However the Indian Government has a remarkable history of taking pigeon phobia far too seriously. Recently it released a pigeon that had been in detention for ten months whilst they investigated the claim that it was a Chinese spy pigeon. Actually it was, in true Dastardly and Mullet tradition, more of a cock-up than a conspiracy. The bird was captured at a sea port where it was believed to be acting suspiciously and taken to a veterinary hospital to be investigated, presumably for hidden cameras and swallowed message capsules. The authorities promptly forgot about it until word got back to PETA. Now PETA is a great organisation – the initials stand for People for the Ethical Treatment of Animals – but it can be a little earnest and over-zealous. It campaigns amongst other things for all cats to be indoor cats, which I heartily disagree with (how can you imprison cats and argue for free range chickens?). But their heart is in the right place and they took up the cause and got him released.

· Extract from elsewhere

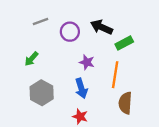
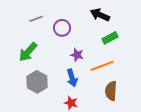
black arrow: (102, 27) -> (100, 15), moved
green arrow: (31, 59) -> (28, 52), size x1.5
orange line: (115, 75) -> (102, 66), turned 60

India has previous in this area although not usually in its paranoia about China. In 2015 a Pakistani villager pleaded with Indian Prime Minister Narendra Modi to return his pigeon, which was being held on charges of spying.

The man, who lives just 4km from the border, said he flew his pigeons to celebrate Eid festival. Police said the pigeon had a ring on one of its legs, inscribed with a code that they were trying to decipher, although the owner pointed out that this number sequence was his mobile phone number.

He had a dozen pigeons who were all similarly inscribed. The same thing happened again in 2020 and 2021 and one suspects that for every known detained bird there may be dozens held in the Indian pigeon version of Guantanamo Bay. Now I do understand the psychology of this. There may be 

  • BAD JOKE ALERT

Concerns that the pigeons are trying to organise a coo / coup. But that is no reason to suspend normal  pigeon rights process. In Britain of course doing bird is Cockney rhyming slang for going to prison  but I don’t think we have a tradition of forcing birds to do bird here.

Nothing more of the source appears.